For better type safety within the application, it's recommended to use typing.Literal for the repo_type field. This will help prevent bugs caused by incorrect repository type strings.

Suggested change

	repo_type: str # github, gitlab, bitbucket
	repo_type: Literal["github", "gitlab", "bitbucket"] # github, gitlab, bitbucket

[gemini-code-assist]

There are several unused imports here. start_scheduler and stop_scheduler are imported locally within the lifespan function, and SyncStatus and SyncMetadata are not used in this file. Removing them will clean up the code and avoid potential confusion.

[gemini-code-assist]

For better validation and API documentation, it's recommended to use typing.Literal for the repo_type field. This will ensure only valid repository types are accepted and will be reflected in the OpenAPI schema, improving robustness.

Suggested change

	repo_type: str = Field(default="github", description="Type of repository (github, gitlab, bitbucket)")
	repo_type: Literal["github", "gitlab", "bitbucket"] = Field(default="github", description="Type of repository (github, gitlab, bitbucket)")

[gemini-code-assist]

To avoid other parts of the application accessing the 'private' _running attribute directly, you should expose it via a public property. This improves encapsulation.
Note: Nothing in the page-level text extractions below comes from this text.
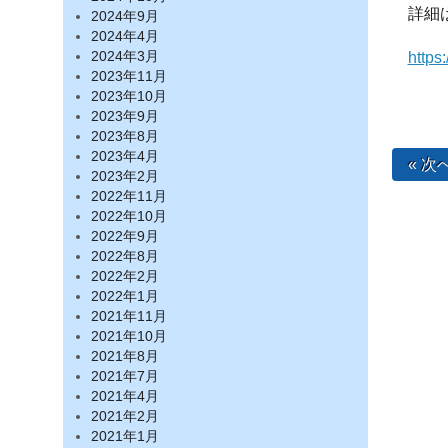
詳細
2024年9月
2024年4月
https
2024年3月
2023年11月
2023年10月
2023年9月
2023年8月
2023年4月
« 次
2023年2月
2022年11月
2022年10月
2022年9月
2022年8月
2022年2月
2022年1月
2021年11月
2021年10月
2021年8月
2021年7月
2021年4月
2021年2月
2021年1月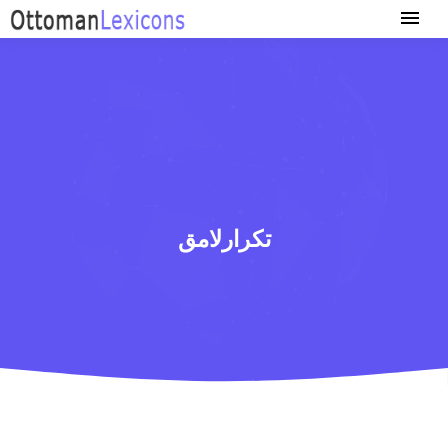
تكرارلامق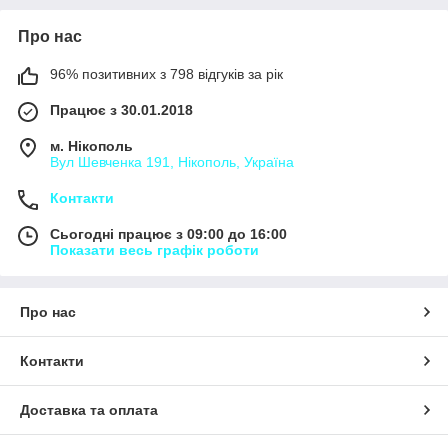
Про нас
96% позитивних з 798 відгуків за рік
Працює з 30.01.2018
м. Нікополь
Вул Шевченка 191, Нікополь, Україна
Контакти
Сьогодні працює з 09:00 до 16:00
Показати весь графік роботи
Про нас
Контакти
Доставка та оплата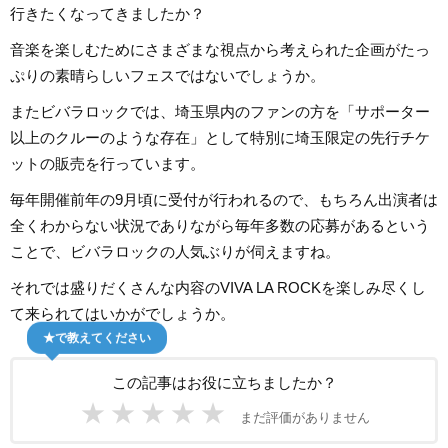
行きたくなってきましたか？
音楽を楽しむためにさまざまな視点から考えられた企画がたっ
ぷりの素晴らしいフェスではないでしょうか。
またビバラロックでは、埼玉県内のファンの方を「サポーター
以上のクルーのような存在」として特別に埼玉限定の先行チケ
ットの販売を行っています。
毎年開催前年の9月頃に受付が行われるので、もちろん出演者は
全くわからない状況でありながら毎年多数の応募があるという
ことで、ビバラロックの人気ぶりが伺えますね。
それでは盛りだくさんな内容のVIVA LA ROCKを楽しみ尽くし
て来られてはいかがでしょうか。
★で教えてください
この記事はお役に立ちましたか？
★
★
★
★
★
まだ評価がありません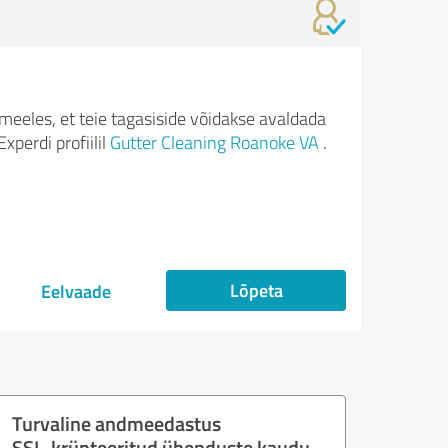
meeles, et teie tagasiside võidakse avaldada
xperdi profiilil
Gutter Cleaning Roanoke VA
.
Lõpeta
Eelvaade
Turvaline andmeedastus
SSL-krüpteeritud ühenduste kaudu.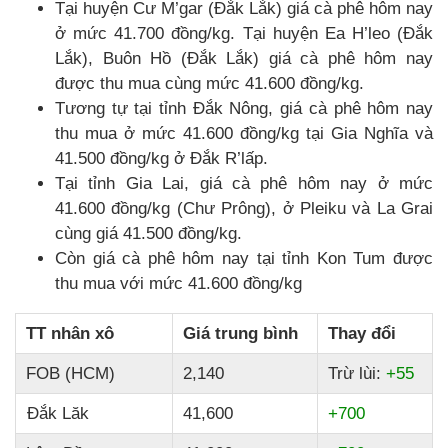
Tại huyện Cư M’gar (Đắk Lắk) giá cà phê hôm nay
ở mức 41.700 đồng/kg. Tại huyện Ea H’leo (Đắk
Lắk), Buôn Hồ (Đắk Lắk) giá cà phê hôm nay
được thu mua cùng mức 41.600 đồng/kg.
Tương tự tại tỉnh Đắk Nông, giá cà phê hôm nay
thu mua ở mức 41.600 đồng/kg tại Gia Nghĩa và
41.500 đồng/kg ở Đắk R’lấp.
Tại tỉnh Gia Lai, giá cà phê hôm nay ở mức
41.600 đồng/kg (Chư Prông), ở Pleiku và La Grai
cùng giá 41.500 đồng/kg.
Còn giá cà phê hôm nay tại tỉnh Kon Tum được
thu mua với mức 41.600 đồng/kg
TT nhân xô
Giá trung bình
Thay đổi
FOB (HCM)
2,140
Trừ lùi:
+55
Đắk Lăk
41,600
+700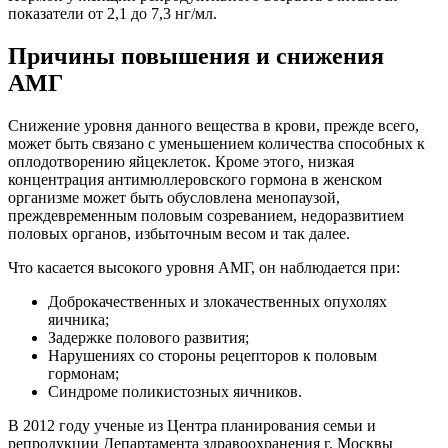
показатели от 2,1 до 7,3 нг/мл.
Причины повышения и снижения
АМГ
Снижение уровня данного вещества в крови, прежде всего,
может быть связано с уменьшением количества способных к
оплодотворению яйцеклеток. Кроме этого, низкая
концентрация антимюллеровского гормона в женском
организме может быть обусловлена менопаузой,
преждевременным половым созреванием, недоразвитием
половых органов, избыточным весом и так далее.
Что касается высокого уровня АМГ, он наблюдается при:
Доброкачественных и злокачественных опухолях
яичника;
Задержке полового развития;
Нарушениях со стороны рецепторов к половым
гормонам;
Синдроме поликистозных яичников.
В 2012 году ученые из Центра планирования семьи и
репродукции Департамента здравоохранения г. Москвы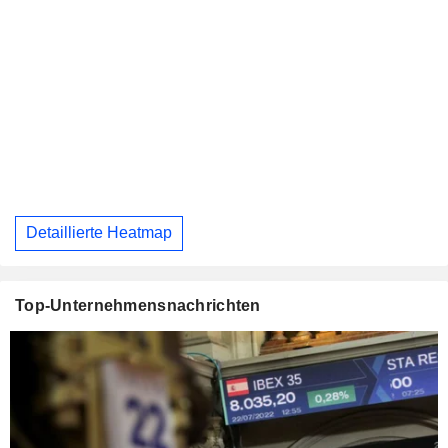
Detaillierte Heatmap
Top-Unternehmensnachrichten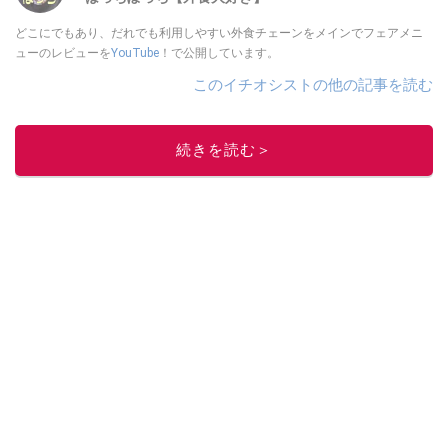
どこにでもあり、だれでも利用しやすい外食チェーンをメインでフェアメニ
ューのレビューを
YouTube
！で公開しています。
このイチオシストの他の記事を読む
続きを読む＞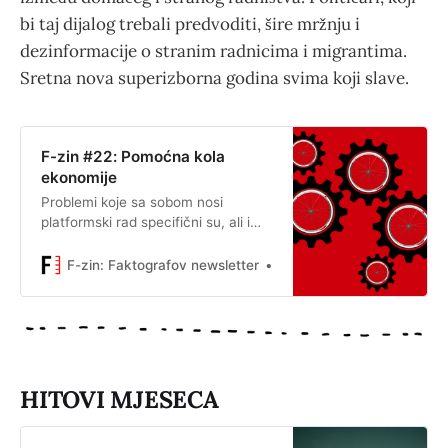
bi taj dijalog trebali predvoditi, šire mržnju i
dezinformacije o stranim radnicima i migrantima.
Sretna nova superizborna godina svima koji slave.
F-zin #22: Pomoćna kola
ekonomije
Problemi koje sa sobom nosi
platformski rad specifični su, ali i
dalje su samo dio šireg problema:
previše ljudi nema sigurnost koju
F-zin: Faktografov newsletter
Ivana Živković
nosi ugovor na neodređeno i po toj
se nesigurnosti Hrvatska ističe
među zemljama EU-a.
HITOVI MJESECA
Please add the following property to the SyncScheduler class, for instance after the __init__ method:

@property
def is_running(self) -> bool:
    """Returns True if the scheduler is running."""
    return self._running

[gemini-code-assist]

The _manual_sync_queue is initialized here and checked in the scheduler loop, but it's never populated. The trigger_sync method calls sync_manager.sync_project directly. This appears to be unused or incomplete logic and should either be fully implemented or removed to avoid confusion.